Exploring the meaning of “daily bread” in our lives at the beginning of the 21st Century.

Make bread and have time to re-connect with food making and the place of “daily bread” in Christian Spirituality

A short history of bread making
Humanity’s relationship with bread goes back to times before recorded history. From early beginnings of roasting grain the flavour and texture were improved by cooking with water. From such gruel or porridge it was only a short step to baking the gruel on hot stones around a fire producing the early ancestor of the Mexican tortilla and the Indian chapatti.

Such easy quick-bake bread suited the hunter-gatherer lifestyle of our early ancestors. Today in cultures still closely associated with nomadic roots such flat breads are the usual type of bread.

When farming and settled communities developed the early farmers applied the techniques they had used to breed domestic dogs and horses to breeding better seeds, developing grain crops recognisable to us today. Wheat and barley were well known by the time of the ancient Egyptians. By 2600BC they had cracked the use of yeast or leaven and invented the bread oven.
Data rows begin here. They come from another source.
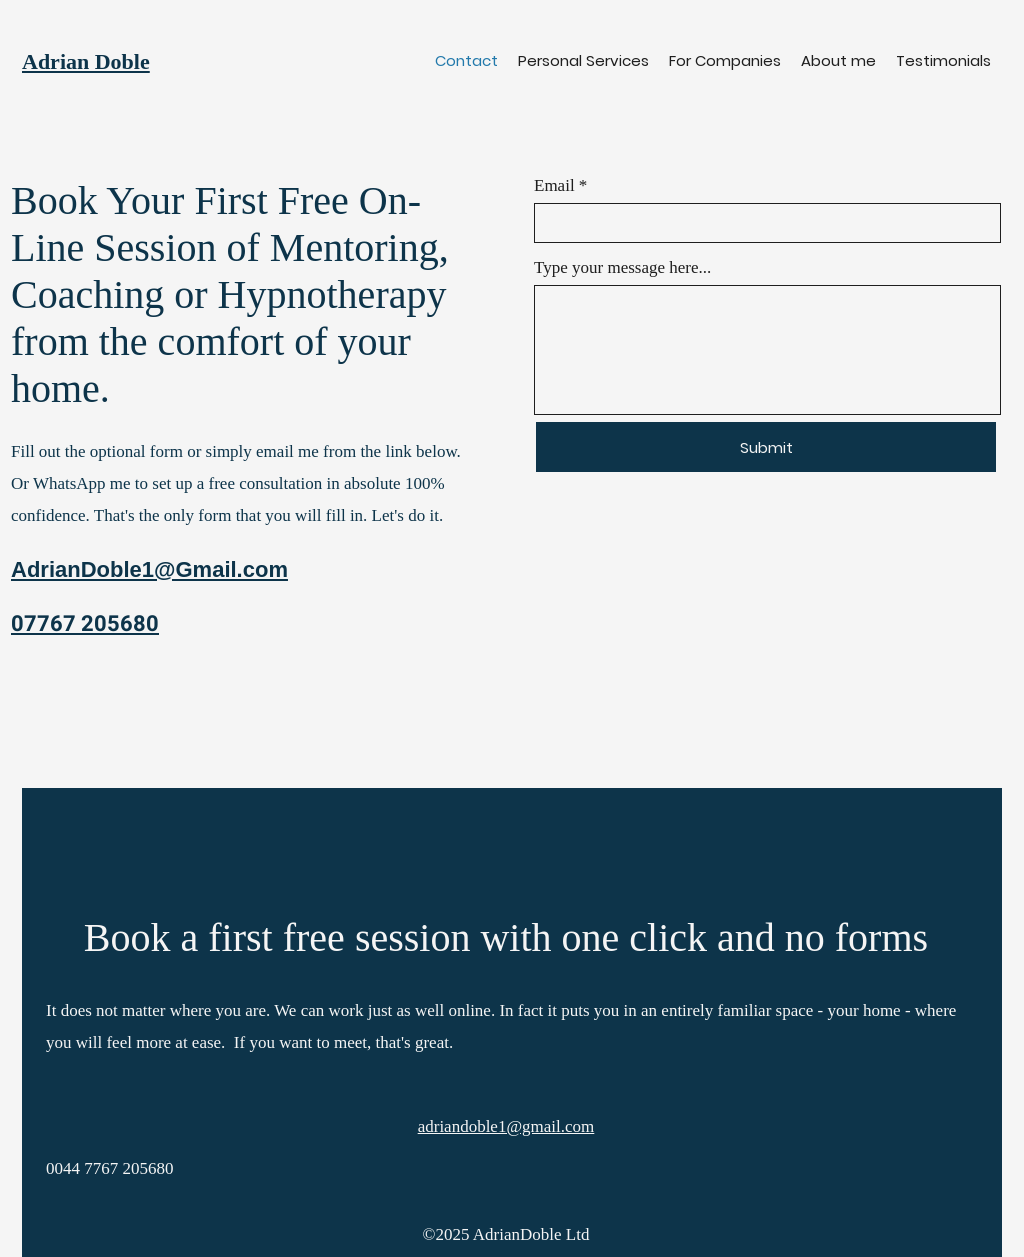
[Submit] (766, 447)
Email (554, 185)
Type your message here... (622, 267)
Pictures and descriptions in their tombs tell us that they had mastered over 30 types of bread, all made with flour, water, salt and yeast.

The rest of the history of bread and bread-making is really just a big “p.s.” to what the Egyptians achieved!

Bread; there is more to it than meets the eye or fills the tummy!
Life in Bible times was hazardous, food was precious and time spent on producing it could take a big chunk out of the day. Bread was an essential of life

The basis of life is water and bread and clothing and a home to cover ones nakedness.” (Ecclesiaticus 29:21)

During this series of posts we hope to have great fun encouraging you to make some great bread, move beyond the mechanics of bread and bread-making and make some connections between this age old part of our human nature and our spirituality.

We will look at the basic ingredients of bread and the processes involved in making bread.

We will delve a bit deeper into the significance of bread in our lives and re-discover the joy and pleasure making and sharing bread.


We will look at the place of bread in the Jewish/Christian tradition and make connections with the concerns of ecology, sustainability family and community life.